Building and testing the Chroma section
Contents |
The Chroma generator
Theory
THe ULA supplied U V signals, but is not able to modulate these signals into something that can be used for a TV directly, This job is done by a LM1889 chip which outputs the modulated colour information which is then later merged with the Black and white (Y) information in the Video mixer section.
The /Y signal is used in the circuit, apparently to clamp the U and V signal to +5V when sync happens. (I could be mistaken about this).
This version is the Issue 3+ version. Earlier versions used passive components which needed manual adjustment via Preset resistors. The transistor version requires no such adjustment, which is why i chose it.
Note, there is a bug in this circuit, as the Oscilator is supposed to be in sync with the video signal. (WHich is generated with the Speccy's main 14Mhz crystal). Alas, it isnt. This is the cause of the Speccy's dot-crawl problem.
Schematic
The changes I made were as follows:
In the inital version, the circuit was supplied by an external +12V supply.
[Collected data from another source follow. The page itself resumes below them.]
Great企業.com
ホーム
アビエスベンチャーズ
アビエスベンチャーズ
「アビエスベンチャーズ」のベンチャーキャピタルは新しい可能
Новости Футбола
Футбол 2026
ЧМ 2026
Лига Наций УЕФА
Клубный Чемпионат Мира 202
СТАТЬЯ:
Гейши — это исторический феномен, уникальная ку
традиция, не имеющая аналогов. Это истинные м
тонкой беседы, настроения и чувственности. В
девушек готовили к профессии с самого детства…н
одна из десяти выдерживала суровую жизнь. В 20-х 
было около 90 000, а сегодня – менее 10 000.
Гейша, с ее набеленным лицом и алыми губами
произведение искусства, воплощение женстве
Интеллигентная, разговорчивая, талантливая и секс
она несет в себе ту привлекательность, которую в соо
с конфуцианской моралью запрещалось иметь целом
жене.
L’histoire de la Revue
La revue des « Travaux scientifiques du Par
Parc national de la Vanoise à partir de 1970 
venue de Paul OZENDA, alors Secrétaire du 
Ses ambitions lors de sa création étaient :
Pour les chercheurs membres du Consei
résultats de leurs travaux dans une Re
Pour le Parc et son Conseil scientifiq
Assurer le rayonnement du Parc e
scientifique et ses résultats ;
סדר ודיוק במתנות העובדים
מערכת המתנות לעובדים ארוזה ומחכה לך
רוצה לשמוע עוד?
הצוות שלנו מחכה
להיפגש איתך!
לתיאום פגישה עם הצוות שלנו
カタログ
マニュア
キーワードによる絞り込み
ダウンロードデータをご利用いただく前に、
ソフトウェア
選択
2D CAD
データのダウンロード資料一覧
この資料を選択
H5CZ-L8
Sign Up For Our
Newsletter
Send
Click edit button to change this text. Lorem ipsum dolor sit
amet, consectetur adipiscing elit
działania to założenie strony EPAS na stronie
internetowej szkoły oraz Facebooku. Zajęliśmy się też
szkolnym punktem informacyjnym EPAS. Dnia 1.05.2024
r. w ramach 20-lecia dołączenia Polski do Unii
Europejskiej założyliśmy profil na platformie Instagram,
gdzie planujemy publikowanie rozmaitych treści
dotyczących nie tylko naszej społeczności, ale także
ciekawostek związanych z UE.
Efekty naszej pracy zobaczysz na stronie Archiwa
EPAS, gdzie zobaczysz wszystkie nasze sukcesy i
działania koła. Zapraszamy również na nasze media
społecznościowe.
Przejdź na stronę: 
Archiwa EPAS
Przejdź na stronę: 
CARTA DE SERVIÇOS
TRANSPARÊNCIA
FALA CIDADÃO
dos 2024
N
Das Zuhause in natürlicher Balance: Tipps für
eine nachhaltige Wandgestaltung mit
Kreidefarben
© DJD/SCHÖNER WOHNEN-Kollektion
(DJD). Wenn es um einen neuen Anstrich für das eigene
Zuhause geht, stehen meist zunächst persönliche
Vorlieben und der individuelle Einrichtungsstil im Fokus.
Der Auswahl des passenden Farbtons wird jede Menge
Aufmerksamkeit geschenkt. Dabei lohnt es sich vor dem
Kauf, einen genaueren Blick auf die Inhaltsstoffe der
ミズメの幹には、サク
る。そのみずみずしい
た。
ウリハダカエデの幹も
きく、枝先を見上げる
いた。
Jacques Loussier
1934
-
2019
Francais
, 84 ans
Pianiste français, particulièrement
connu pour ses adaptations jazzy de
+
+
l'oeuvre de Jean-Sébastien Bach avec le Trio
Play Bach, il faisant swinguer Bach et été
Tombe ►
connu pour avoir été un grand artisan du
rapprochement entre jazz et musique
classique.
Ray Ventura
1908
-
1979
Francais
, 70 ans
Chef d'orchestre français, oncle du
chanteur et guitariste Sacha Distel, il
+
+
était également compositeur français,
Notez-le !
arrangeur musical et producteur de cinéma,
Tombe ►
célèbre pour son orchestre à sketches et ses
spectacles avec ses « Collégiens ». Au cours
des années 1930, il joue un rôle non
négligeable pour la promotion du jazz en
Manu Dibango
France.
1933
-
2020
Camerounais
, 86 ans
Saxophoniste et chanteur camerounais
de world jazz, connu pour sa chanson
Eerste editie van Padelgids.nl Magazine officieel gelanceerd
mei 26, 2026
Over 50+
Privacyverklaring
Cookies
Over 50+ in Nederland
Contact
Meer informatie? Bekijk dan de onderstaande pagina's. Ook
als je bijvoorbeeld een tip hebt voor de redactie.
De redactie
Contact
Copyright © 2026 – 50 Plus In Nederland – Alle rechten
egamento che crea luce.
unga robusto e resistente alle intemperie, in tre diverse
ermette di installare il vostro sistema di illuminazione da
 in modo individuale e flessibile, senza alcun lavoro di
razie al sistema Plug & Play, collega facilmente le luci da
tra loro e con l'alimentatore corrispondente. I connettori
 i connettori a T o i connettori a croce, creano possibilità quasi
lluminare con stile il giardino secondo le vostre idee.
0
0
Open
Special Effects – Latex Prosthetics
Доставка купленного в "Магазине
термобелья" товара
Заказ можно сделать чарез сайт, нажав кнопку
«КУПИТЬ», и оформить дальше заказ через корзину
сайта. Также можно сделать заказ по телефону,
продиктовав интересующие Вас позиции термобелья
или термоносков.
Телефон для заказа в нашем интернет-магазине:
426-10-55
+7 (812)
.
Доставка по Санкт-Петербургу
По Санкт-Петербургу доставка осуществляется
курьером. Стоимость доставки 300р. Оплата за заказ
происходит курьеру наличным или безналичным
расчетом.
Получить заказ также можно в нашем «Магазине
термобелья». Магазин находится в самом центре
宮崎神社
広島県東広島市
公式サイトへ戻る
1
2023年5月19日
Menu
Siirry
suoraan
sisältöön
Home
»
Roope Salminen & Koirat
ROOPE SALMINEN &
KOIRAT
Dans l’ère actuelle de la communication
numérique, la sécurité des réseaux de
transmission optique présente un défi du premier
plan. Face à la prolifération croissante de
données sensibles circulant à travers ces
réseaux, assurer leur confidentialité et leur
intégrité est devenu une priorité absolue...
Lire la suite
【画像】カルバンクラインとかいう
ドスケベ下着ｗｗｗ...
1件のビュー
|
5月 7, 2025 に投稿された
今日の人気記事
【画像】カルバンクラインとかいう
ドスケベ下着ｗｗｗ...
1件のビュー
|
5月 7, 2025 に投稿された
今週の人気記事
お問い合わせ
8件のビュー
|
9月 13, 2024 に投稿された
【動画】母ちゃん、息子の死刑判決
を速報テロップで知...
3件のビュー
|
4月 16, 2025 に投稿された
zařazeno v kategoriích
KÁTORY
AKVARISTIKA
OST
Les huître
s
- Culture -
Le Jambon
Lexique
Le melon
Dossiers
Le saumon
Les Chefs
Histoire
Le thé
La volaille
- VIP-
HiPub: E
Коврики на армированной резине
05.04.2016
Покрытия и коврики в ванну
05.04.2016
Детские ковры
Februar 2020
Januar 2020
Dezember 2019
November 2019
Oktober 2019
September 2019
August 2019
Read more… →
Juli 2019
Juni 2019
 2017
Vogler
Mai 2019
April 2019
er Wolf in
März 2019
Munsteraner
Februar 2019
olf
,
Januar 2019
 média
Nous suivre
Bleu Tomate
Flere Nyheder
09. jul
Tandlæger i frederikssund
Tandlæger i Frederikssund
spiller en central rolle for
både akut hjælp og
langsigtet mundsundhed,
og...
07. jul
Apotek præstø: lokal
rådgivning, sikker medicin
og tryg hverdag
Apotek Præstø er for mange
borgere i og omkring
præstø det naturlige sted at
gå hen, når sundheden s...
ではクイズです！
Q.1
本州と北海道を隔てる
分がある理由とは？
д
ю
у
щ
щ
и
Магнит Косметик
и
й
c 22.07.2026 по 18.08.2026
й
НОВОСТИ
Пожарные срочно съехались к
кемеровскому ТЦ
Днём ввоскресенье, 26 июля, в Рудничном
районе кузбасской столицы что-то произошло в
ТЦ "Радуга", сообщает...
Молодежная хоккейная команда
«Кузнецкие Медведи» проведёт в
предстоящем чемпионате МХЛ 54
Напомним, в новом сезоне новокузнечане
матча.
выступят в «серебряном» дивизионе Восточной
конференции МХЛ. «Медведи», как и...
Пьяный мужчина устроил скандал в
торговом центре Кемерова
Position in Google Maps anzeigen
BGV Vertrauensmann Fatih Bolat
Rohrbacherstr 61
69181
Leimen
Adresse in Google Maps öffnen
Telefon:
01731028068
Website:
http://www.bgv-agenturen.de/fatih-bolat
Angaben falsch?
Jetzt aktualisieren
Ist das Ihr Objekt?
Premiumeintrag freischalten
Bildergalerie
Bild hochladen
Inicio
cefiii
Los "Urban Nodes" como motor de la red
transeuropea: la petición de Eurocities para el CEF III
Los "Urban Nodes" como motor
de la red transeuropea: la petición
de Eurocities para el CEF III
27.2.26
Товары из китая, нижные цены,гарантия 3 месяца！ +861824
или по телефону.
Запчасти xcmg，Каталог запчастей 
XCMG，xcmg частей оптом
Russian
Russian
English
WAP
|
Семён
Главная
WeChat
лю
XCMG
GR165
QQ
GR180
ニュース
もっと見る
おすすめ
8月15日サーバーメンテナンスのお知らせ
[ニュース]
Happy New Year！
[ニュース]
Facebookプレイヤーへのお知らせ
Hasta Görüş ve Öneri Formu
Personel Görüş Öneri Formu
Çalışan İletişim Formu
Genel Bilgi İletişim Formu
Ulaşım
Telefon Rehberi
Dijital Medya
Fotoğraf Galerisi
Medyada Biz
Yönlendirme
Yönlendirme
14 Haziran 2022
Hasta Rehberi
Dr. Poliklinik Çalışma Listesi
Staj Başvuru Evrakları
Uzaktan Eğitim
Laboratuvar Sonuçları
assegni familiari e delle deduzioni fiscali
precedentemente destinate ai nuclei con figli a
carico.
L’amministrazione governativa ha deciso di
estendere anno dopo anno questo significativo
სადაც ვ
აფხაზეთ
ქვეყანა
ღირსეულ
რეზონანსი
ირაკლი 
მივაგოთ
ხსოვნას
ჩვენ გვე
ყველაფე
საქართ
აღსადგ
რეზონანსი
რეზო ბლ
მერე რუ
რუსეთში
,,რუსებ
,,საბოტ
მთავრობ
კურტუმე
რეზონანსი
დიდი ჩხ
In the original speccy, this was supplied by a discrete DC-DC converter, which was by far the most unreliable part of the Speccy. If something has gone wrong, chances are its the transistor in the DC-DC converter (Which then generally took out one or more of the RAM chips). Originally, this was also used to supply the 4116 Ram chips as well. As i'm not planning to use something quite as obsolete as 4116's, this is the only place the +12v will be used.
As such, i decided to use a descrete DC-DC converter powered from the +5v supply, mounted on the board. Other than that, the circuit i used is the same as the above.
Finished product
Testing
Once assembled, testing was performed by connecting in the mixer, then taking the inputs from the edge connector. (They are all available) Hopefully, it should all work first go.
If the signal appears in black and white, this usually means the oscilator isnt working, (Mainly as very little else can go wrong)
If the colours are wrong, but otherwise steady, check to see you havent mixed U and V up.
If the colours are all messed up, check the input section, especially the input transistors.